Directions for this task: Copy every line below that has the word "Quiz" in it.
....
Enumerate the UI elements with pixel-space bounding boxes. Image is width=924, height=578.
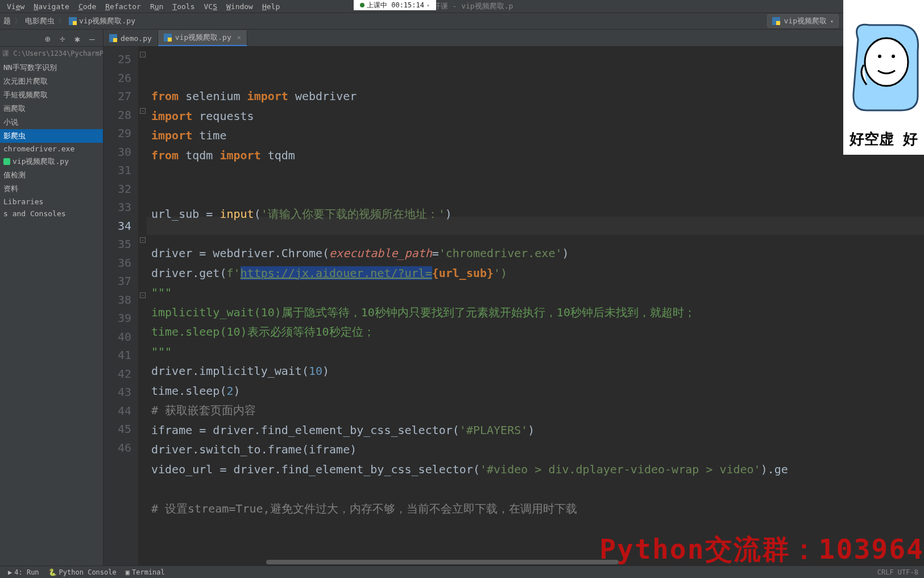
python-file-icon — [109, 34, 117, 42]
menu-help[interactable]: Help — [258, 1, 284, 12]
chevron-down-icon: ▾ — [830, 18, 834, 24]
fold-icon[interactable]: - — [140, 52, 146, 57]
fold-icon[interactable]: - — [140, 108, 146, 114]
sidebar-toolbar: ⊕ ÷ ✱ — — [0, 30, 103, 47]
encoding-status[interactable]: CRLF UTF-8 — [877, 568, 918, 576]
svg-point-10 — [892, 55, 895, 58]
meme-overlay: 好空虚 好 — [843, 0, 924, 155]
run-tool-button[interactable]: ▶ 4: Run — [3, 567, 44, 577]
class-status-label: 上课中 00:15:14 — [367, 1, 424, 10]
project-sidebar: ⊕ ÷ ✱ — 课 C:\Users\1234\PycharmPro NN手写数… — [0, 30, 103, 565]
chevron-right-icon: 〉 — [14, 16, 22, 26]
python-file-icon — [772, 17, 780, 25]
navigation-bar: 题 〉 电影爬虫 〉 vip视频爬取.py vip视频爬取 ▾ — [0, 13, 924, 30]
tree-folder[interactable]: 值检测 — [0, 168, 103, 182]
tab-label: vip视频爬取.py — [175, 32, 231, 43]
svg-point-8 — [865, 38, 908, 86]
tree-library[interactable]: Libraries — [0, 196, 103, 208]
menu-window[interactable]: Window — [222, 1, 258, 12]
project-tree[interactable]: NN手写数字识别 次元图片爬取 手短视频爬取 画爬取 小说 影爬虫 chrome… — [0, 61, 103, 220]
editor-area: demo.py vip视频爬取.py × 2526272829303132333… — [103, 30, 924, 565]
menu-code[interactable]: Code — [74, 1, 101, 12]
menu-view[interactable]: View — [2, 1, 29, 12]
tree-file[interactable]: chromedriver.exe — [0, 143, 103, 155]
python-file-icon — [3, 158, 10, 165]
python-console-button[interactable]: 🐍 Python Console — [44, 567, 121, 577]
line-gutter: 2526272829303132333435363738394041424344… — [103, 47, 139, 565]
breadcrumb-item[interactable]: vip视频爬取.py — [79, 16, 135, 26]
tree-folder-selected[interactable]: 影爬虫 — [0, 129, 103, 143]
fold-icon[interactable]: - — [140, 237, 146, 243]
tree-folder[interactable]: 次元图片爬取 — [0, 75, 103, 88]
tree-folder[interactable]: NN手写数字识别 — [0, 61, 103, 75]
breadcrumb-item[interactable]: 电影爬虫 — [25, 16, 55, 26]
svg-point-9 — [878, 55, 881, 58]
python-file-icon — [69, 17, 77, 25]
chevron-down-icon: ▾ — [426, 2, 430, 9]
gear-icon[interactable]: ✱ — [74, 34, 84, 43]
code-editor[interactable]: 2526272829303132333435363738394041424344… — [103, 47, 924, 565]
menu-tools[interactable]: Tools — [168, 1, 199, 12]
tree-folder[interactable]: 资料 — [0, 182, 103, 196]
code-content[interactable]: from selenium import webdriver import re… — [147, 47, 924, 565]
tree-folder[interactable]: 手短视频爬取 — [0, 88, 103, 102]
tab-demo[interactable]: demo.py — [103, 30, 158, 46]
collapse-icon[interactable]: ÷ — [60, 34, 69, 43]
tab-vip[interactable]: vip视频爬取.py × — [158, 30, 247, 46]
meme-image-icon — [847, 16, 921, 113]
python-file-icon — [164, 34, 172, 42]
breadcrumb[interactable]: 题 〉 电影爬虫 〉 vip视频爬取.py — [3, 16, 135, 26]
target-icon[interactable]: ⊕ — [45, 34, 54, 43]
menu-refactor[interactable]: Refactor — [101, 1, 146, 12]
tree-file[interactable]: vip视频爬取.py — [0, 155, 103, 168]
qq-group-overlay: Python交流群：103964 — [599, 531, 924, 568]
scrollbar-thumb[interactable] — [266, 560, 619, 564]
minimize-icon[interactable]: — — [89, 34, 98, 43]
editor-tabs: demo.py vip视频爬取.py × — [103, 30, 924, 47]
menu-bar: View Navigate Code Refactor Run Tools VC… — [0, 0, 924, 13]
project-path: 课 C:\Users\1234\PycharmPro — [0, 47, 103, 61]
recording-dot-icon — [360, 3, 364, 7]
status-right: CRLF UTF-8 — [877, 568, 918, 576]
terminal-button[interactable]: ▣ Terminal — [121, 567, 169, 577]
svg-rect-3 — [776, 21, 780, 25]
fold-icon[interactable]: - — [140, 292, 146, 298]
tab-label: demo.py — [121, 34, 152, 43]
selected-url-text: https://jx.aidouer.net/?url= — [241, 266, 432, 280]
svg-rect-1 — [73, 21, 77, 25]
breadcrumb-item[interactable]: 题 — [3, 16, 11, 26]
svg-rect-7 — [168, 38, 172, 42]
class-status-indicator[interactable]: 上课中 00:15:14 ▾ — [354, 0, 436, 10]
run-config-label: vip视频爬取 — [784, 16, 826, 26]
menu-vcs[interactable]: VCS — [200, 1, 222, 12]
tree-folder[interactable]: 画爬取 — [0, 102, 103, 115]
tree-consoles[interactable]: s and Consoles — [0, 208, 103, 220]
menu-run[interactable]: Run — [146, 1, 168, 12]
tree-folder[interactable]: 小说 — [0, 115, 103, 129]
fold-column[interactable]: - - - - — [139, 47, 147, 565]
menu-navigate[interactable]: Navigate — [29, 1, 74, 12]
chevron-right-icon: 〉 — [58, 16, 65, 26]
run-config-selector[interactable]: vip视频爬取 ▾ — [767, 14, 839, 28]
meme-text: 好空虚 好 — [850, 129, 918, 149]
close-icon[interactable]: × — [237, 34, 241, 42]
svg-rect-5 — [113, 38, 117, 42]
....
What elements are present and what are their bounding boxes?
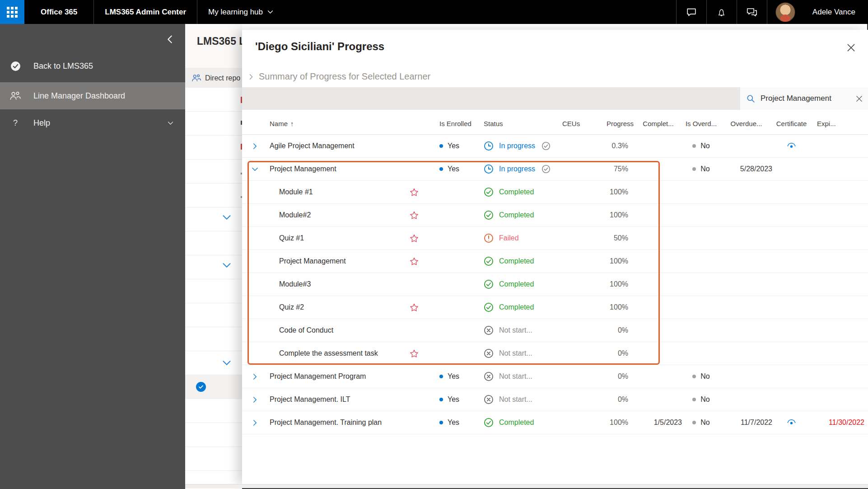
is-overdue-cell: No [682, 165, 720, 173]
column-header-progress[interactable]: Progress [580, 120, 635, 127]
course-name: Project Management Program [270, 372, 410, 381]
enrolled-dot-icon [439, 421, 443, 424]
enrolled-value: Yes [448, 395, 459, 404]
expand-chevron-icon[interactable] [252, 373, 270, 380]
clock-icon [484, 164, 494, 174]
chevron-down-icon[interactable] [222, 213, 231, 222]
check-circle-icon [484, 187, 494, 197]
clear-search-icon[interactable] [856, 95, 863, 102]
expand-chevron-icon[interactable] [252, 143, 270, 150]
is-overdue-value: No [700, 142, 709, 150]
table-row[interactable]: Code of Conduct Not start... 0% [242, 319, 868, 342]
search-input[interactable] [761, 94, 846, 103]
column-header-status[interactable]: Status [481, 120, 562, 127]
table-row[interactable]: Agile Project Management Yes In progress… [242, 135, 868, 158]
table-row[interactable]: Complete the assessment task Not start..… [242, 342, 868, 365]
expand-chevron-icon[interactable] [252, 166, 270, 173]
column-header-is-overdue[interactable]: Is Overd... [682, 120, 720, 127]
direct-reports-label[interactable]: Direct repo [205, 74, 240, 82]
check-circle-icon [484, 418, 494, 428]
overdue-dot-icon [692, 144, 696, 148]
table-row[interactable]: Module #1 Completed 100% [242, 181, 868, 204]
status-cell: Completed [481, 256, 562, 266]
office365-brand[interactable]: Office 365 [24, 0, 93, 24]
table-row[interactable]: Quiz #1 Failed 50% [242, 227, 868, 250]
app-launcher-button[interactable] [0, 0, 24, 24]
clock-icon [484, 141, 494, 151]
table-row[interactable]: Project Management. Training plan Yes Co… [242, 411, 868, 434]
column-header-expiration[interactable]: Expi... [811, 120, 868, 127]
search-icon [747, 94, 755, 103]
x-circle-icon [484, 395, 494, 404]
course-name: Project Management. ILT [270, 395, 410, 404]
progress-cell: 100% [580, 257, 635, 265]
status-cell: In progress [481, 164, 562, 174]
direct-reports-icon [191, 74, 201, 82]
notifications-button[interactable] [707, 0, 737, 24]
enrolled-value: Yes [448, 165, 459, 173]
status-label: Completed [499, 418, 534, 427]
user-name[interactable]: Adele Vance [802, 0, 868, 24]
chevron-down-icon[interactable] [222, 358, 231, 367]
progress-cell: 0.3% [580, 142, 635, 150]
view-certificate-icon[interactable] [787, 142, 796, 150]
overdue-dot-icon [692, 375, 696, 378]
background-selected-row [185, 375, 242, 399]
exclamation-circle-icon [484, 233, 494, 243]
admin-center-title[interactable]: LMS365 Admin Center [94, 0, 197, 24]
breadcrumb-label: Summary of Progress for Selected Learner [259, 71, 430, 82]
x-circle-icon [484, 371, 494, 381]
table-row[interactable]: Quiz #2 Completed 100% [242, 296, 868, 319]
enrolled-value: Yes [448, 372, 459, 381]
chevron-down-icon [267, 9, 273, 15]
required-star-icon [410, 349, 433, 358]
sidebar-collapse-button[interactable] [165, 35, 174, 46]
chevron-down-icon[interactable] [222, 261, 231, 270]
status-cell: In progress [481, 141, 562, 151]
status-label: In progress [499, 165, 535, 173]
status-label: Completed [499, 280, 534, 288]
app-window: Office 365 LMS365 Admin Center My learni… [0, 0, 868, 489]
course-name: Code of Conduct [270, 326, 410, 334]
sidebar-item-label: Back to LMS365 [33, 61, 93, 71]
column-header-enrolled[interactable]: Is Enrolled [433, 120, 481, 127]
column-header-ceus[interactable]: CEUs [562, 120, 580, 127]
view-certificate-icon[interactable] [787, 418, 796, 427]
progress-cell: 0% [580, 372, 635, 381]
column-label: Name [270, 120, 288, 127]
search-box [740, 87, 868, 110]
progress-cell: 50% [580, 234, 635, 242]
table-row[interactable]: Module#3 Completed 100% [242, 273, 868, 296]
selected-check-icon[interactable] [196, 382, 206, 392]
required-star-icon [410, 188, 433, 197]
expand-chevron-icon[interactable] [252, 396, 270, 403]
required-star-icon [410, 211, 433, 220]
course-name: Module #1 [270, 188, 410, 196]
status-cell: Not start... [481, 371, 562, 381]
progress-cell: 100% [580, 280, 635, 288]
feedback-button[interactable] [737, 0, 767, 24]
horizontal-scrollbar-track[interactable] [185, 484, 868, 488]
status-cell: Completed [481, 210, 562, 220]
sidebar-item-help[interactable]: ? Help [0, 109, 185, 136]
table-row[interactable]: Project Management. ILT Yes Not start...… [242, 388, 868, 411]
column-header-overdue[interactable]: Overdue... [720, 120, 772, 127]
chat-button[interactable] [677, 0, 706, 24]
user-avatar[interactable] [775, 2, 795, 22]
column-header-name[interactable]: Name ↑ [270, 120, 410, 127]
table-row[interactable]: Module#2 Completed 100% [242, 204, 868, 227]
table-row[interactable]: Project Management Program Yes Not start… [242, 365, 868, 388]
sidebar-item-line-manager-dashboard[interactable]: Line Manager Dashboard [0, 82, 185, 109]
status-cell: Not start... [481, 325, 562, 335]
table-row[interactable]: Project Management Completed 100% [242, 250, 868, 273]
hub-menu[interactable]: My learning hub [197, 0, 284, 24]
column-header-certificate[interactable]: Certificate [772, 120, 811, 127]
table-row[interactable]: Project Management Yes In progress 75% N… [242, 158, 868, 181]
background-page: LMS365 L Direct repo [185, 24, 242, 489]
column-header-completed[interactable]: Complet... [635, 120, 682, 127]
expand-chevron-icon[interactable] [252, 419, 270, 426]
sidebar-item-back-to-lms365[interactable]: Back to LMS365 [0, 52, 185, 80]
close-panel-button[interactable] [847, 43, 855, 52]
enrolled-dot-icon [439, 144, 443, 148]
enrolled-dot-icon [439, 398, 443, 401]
....
Written answer:
table-row[interactable]: Quiz #1 Failed 50% [242, 227, 868, 250]
table-row[interactable]: Quiz #2 Completed 100% [242, 296, 868, 319]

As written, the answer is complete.